=== DATASET CONTENT ===
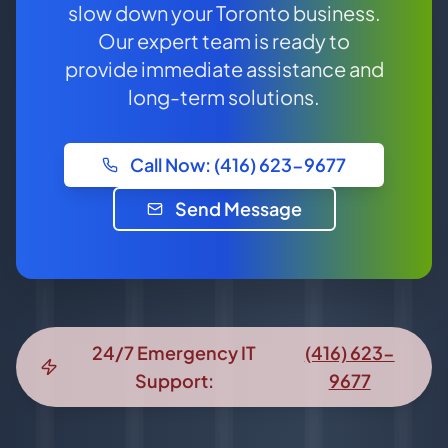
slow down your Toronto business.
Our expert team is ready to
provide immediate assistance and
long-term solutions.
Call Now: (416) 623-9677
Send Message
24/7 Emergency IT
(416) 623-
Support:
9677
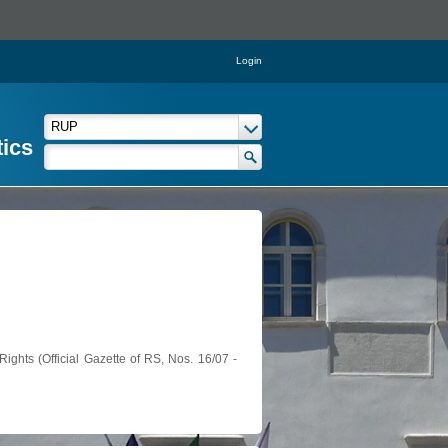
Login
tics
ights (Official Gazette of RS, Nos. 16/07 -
===
=== DATASET CONTENT ===
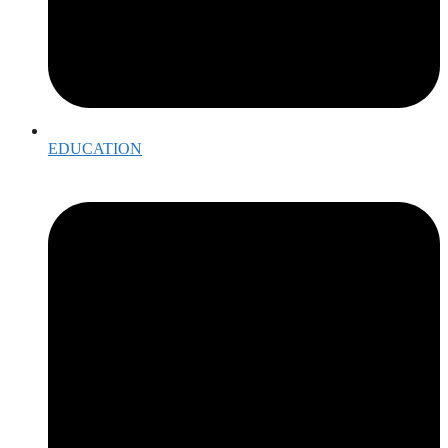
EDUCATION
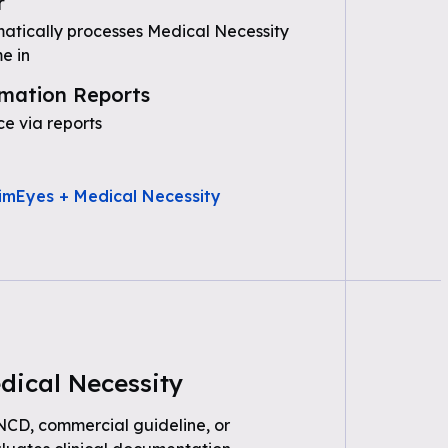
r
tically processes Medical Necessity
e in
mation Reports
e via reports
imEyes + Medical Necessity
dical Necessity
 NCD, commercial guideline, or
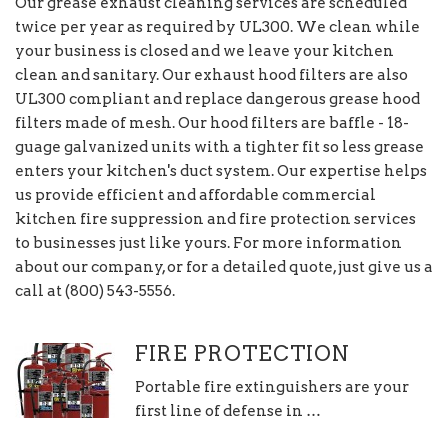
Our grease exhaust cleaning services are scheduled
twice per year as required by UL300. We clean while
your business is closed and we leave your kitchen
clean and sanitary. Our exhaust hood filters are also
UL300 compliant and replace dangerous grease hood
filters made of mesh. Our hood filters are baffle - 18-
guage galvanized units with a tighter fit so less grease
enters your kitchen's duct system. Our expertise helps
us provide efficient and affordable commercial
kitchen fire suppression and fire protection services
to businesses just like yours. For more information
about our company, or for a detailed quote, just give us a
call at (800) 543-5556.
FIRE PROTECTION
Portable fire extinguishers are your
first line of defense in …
===
=== DATASET CONTENT ===
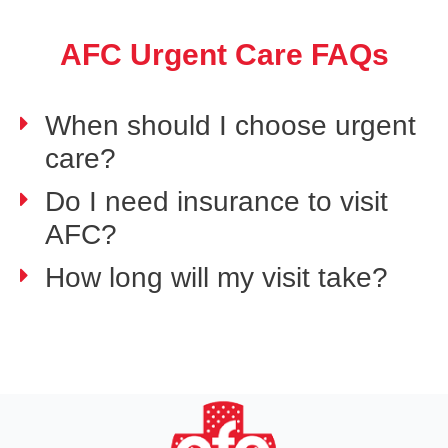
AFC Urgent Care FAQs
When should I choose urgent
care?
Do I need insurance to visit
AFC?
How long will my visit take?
===
DIRECTIONS FOR THIS TASK:
Return a copy of each line in the entries that carries the string "Necessity".

SOLUTION:
tically processes Medical Necessity
imEyes + Medical Necessity
dical Necessity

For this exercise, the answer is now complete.